Manuel Zuzarte Coelho como o avô, se chamou um filho de Manuel Gamboa e Maria Zuzarte, nascido em 29.6.1696 e batizado fevereiro seguinte.

Seguiu a carreira eclesiástica, ordenando-se padre, “do hábito de S. Pedro, confessor e pregador e ecónomo da colegiada da vila de Freixo de Espada à Cinta”. Para além dos bens patrimoniais recebidos dos pais quando se ordenou padre, tinha os rendimentos da profissão, avaliados em 120 cruzados (48 000 réis) e uma capela com bens vinculados no valor de 4 000 cruzados (1 conto e 600 mil réis) que rendia anualmente mais de 130 mil réis, fora das despesas.(6)

Ao início de 1632, contando 36 anos de idade, o padre Manuel Zuzarte Coelho apresentou no conselho geral da inquisição um requerimento solicitando a sua nomeação para o cargo de notário do santo ofício.(7)

As diligências para investigação da limpeza de sangue do candidato e seus ascendentes, foram entregues ao comissário do santo ofício António Luís Noga, reitor da igreja de Alfândega da Fé, natural de Valverde, lugar do mesmo concelho.(8)

Todas as testemunhas ouvidas abonaram as capacidades do candidato, a sua limpeza de sangue com cálculos da sua fortuna à volta dos 6 mil cruzados (2 contos e 400 mil réis) “em boas fazendas”.

Foi despachado favoravelmente o seu requerimento em agosto do mesmo ano de 1632. No exercício do seu cargo, o notário Manuel Zuzarte Coelho foi por diversas vezes encarregado de tarefas de maior responsabilidade, como eram as de comissário do santo ofício, na condução de diligências de habilitação de familiares.

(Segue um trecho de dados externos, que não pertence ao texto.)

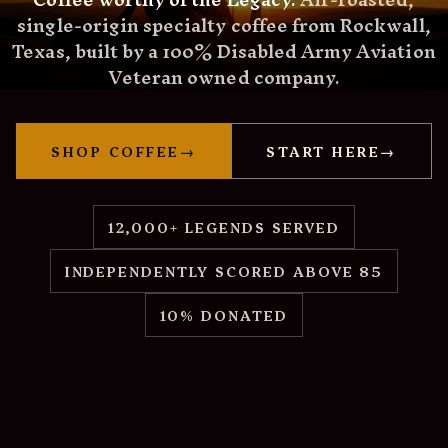
single-origin specialty coffee from Rockwall,
Texas, built by a 100% Disabled Army Aviation
Veteran owned company.
SHOP COFFEE
→
START HERE
→
12,000+ LEGENDS SERVED
INDEPENDENTLY SCORED ABOVE 85
10% DONATED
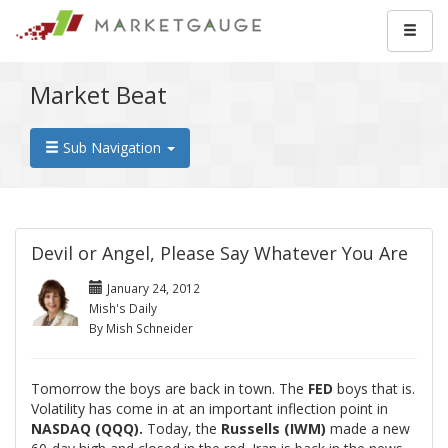
Market Beat
Sub Navigation
Devil or Angel, Please Say Whatever You Are
January 24, 2012
Mish's Daily
By Mish Schneider
Tomorrow the boys are back in town. The
FED
boys that is.
Volatility has come in at an important inflection point in
NASDAQ (QQQ).
Today, the
Russells (IWM)
made a new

Veio a falecer em Freixo de Espada à Cinta em 7.3.1753.

 

Notas:

1 - ANTT/TSO/CG-Habilitações, Jorge, mç. 1, doc. 5.

2 - Idem, Habilitações, João, mç. 24, doc. 566.

3 - Idem, Habilitações, Sebastião, mç. 1, doc. 1611. No requerimento, Sebastião Barreto Varejão escreve: — Porque na dita vila não há nenhum familiar, sendo muito necessário, por haver nela muita gente da nação. A diligência foi conduzida pelo abade de Mós, padre António Martins Barreto, comissário do santo ofício.

4 - Idem, Habilitações, António, mç. 4, doc. 186. António Saraiva era natural de Trancoso, feitor da alfândega de Freixo. Obteve carta de familiar da inquisição em setembro de 1623.

5 - Idem, Habilitações, Manuel, mç. 5, doc. 182.

6 - Idem, Habilitações, Manuel, mç. 104, doc. 1929.

7 - Aos notários do santo ofício existentes em diferentes terras do reino, competia, fazer o rol dos bens sequestrados aos que eram presos pela inquisição e lavrar os autos de venda em hasta pública dos bens necessários para despesas de viagem e alojamento dos mesmos prisioneiros.

8 - Habilitações, António, mç. 66, doc. 1331. Foi-lhe passada a carta de comissário em 19.9.1724.